■ **WHAT YOU NEED TO DO**: Only one stretch of the data below is wanted: the lines from the one with "05354720012 – Designed by" through the one with "continua ad utilizzare il nostro sito web.", repeated exactly.

■ **GIVEN ENTRIES**:
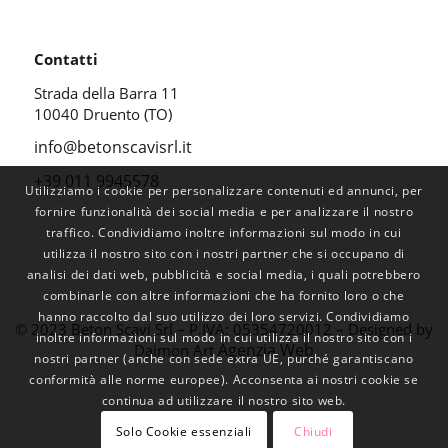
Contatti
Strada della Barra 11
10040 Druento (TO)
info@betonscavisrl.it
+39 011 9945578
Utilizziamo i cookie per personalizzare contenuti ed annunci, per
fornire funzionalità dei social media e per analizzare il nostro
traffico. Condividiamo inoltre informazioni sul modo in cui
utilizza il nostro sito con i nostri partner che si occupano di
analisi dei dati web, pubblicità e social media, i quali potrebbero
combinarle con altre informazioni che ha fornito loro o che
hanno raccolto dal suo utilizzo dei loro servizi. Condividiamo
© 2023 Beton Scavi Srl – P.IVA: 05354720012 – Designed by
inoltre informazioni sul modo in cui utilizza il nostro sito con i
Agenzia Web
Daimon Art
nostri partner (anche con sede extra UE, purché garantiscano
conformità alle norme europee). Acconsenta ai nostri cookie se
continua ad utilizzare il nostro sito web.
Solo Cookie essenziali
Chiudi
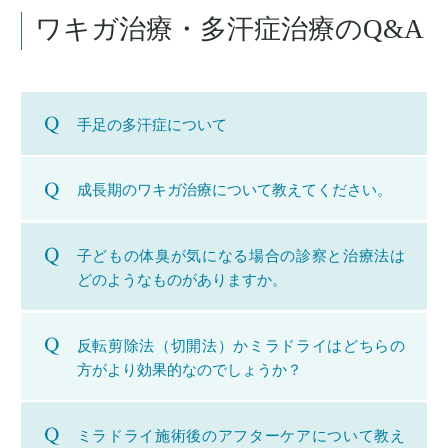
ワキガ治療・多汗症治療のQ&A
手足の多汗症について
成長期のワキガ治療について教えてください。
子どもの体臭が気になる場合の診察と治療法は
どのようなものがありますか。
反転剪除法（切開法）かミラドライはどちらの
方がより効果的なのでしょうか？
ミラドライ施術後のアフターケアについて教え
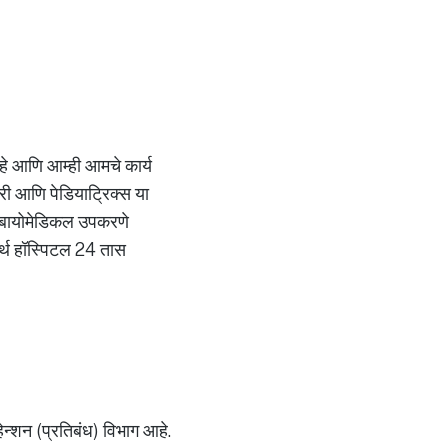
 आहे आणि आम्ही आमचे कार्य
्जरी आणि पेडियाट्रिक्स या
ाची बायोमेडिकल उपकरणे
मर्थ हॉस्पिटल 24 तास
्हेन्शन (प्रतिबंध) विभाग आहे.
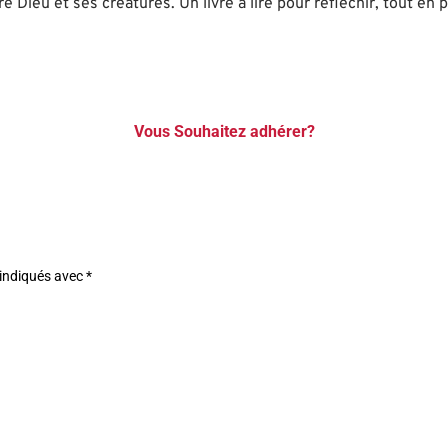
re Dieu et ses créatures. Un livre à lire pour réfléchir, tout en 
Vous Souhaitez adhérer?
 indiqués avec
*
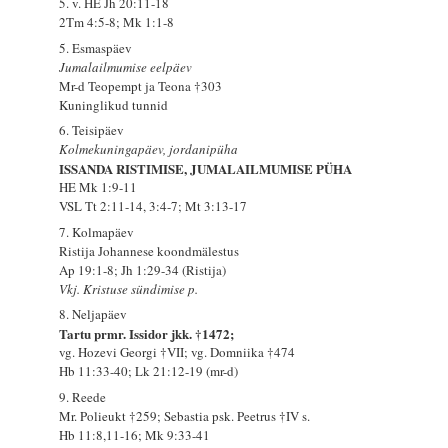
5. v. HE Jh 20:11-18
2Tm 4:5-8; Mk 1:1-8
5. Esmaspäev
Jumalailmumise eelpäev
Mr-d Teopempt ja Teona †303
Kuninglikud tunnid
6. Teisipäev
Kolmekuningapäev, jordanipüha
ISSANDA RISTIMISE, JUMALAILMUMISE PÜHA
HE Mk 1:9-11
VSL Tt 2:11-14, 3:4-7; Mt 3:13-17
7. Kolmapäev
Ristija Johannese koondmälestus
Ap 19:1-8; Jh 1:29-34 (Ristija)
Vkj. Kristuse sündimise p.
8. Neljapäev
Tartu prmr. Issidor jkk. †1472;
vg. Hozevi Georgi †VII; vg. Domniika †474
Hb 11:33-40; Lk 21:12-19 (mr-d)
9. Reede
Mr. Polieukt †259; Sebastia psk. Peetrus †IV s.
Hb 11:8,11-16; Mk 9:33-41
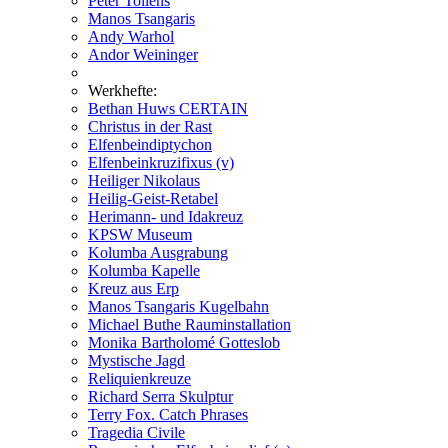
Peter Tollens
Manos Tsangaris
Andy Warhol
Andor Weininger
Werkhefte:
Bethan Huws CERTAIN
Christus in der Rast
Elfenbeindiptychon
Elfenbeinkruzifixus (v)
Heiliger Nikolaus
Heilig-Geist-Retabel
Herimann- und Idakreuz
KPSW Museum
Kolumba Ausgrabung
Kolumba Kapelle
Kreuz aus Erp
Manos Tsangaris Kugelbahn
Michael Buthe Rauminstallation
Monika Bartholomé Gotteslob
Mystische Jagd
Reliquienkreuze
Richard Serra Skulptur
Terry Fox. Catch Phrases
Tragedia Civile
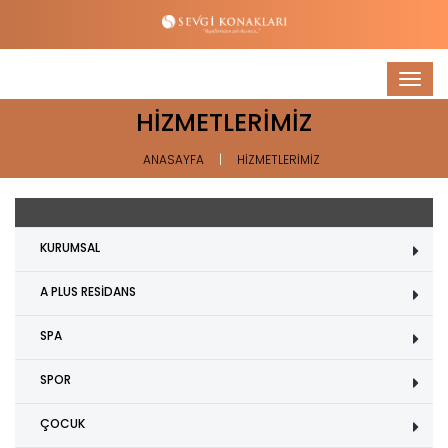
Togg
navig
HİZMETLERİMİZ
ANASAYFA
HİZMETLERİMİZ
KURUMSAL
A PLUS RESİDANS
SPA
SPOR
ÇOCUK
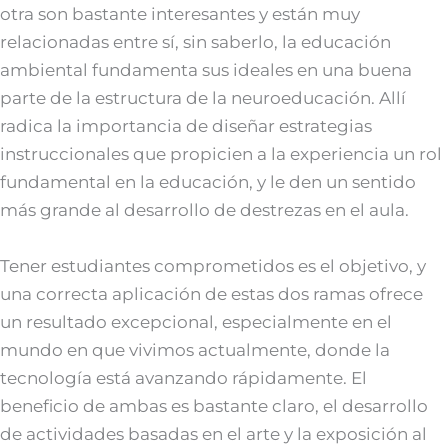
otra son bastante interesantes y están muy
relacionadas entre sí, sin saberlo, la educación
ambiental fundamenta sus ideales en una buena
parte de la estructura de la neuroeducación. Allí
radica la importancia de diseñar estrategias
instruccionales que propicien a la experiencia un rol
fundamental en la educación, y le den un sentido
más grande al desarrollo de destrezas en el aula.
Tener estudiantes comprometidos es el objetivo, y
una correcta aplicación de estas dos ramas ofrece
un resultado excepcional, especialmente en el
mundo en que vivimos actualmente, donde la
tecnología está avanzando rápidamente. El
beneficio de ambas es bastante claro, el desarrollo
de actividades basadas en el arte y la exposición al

■ **SOLUTION**:
© 2023 Beton Scavi Srl – P.IVA: 05354720012 – Designed by
inoltre informazioni sul modo in cui utilizza il nostro sito con i
Agenzia Web
Daimon Art
nostri partner (anche con sede extra UE, purché garantiscano
conformità alle norme europee). Acconsenta ai nostri cookie se
continua ad utilizzare il nostro sito web.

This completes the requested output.